+1 vote

I wanted to know if my understanding is correct for the below scenarios:

1) 

for i=0..N {

    for j=0..M{

        for k=0..P{

               do_something();

}}}

Taking below into account

Loop3 =  the most inner loop, iterating over k

Loop2 = the middle loop, iterating over j

Loop1 = the most outer loop, iterating over i

Case 1:

There's no pause, so everything is done in parallel with N*M*P processors, O(n^3), and in O(1) time. (3 clocks?)

Case 2:

for i=0..N {

    for j=0..M{

        for k=0..P{

               do_something();

}}

pause;

}

this affects loop1 and makes it sequential, therefore M*P, O(n^2), processors are needed and the time is increased to O(n), (N clocks)

Case 3:

for i=0..N {

    for j=0..M{

        for k=0..P{

               do_something();

}

pause;

}

}

This affects the middle loop, so now N*P processors are needed, O(N^2), and time is O(N), M clocks.

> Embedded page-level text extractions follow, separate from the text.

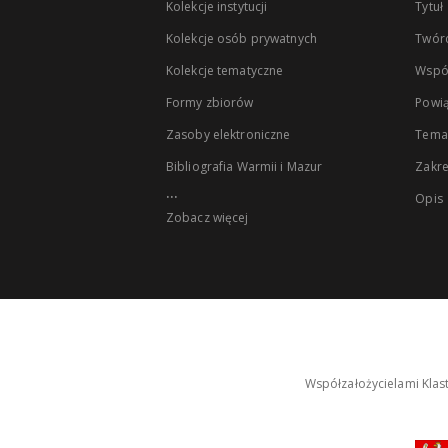
Kolekcje instytucji
Tytuł
Kolekcje osób prywatnych
Twór
Kolekcje tematyczne
Wspó
Formy zbiorów
Powią
Zasoby elektroniczne
Tema
Bibliografia Warmii i Mazur
Zakr
...
Opis
Zobacz więcej
Współzałożycielami Klas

Case 4 (My main question where I am not doing it correctly)

for i=0..N {

    for j=0..M{

        for k=0..P{

               do_something();

pause;

}

}

}

This affects the inner loop, Loop3, and makes it sequential. So now two outer loops are done in parallel so N*M processors are needed, O(N^2), and since 0->P is sequential but for all N*M loops it is done in parallel this will take P clocks, O(N).

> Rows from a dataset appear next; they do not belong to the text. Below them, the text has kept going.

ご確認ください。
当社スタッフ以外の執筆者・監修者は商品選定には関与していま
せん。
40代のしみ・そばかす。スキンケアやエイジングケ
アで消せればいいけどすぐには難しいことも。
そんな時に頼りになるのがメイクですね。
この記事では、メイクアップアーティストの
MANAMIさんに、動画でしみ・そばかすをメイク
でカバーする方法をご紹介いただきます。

I know this had to be O(N^3) processors with O(1) time though. But can't really see it here.

in * TF "Emb. Sys. and Rob." by (470 points)

1 Answer

+2 votes
 
Best answer

Let's consider your question in a more general setting: For a given statement S, you want to compute the minimal number of processors P(S), the work W(S), and the depth D(S). In contrast to the work W(S), P(S) and D(S) depend on scheduling the atomic actions. The possible schedules must thereby respect the data dependencies and possible pause statements of a program that enforce a sequential execution.

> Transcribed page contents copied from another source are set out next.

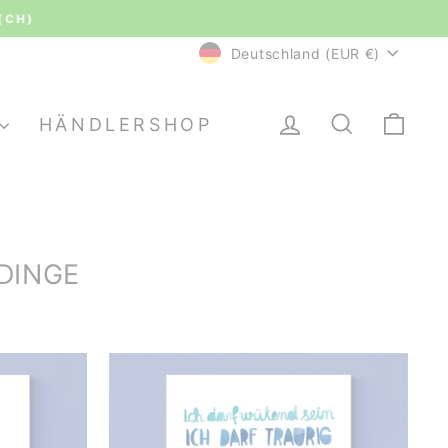
(CH)
WÄHRUNG
Deutschland (EUR €)
EINLOGGEN
SUCHE
EI
HÄNDLERSHOP
DINGE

In the following, things will become clearer if we distinguish between sequential and parallel loops. A sequential loop seqfor(i=0..n-1) S[i] is an abbreviation for S[0];...;S[n-1], we have the following:

  • P(seqfor(i=0..n-1) S[i]) := max{P(S[i])| i=0,...,n-1}
  • W(seqfor(i=0..n-1) S[i]) := W(S[0]) + ... + W(S[n-1])
  • D(seqfor(i=0..n-1) S[i]) := D(S[0]) + ... + D(S[n-1])

A parallel loop parfor(i=0..n-1) S[i] is equivalent to the parallel execution S[0] || ... || S[n-1], i.e., all S[i] start at the same time and run in parallel. Thus, we have

  • P(parfor(i=0..n-1) S[i]) := P(S[0]) + ... + P(S[n-1])
  • W(parfor(i=0..n-1) S[i]) := W(S[0]) + ... + W(S[n-1])
  • D(parfor(i=0..n-1) S[i]) := max{D(S[i])| i=0,...,n-1}

The above definitions are justified in that we use the required number of processors to start all S[i] in parallel, the work is obvious, and the depth is then the time required by the S[i] that terminates last. 

Whether there is a pause statement in S[i] does not make a difference for the above formulas, it matters more whether there are data dependencies among the S[i] that will make it necessary to use a sequential loop. If there are no data dependencies, we can replace a sequential loop with a parallel one. 

Now, let's consider your loop nestings with the assumption that P(S[i,j,k])<=p, W(S[i,j,k])<=w, D(S[i,j,k])<=d holds. 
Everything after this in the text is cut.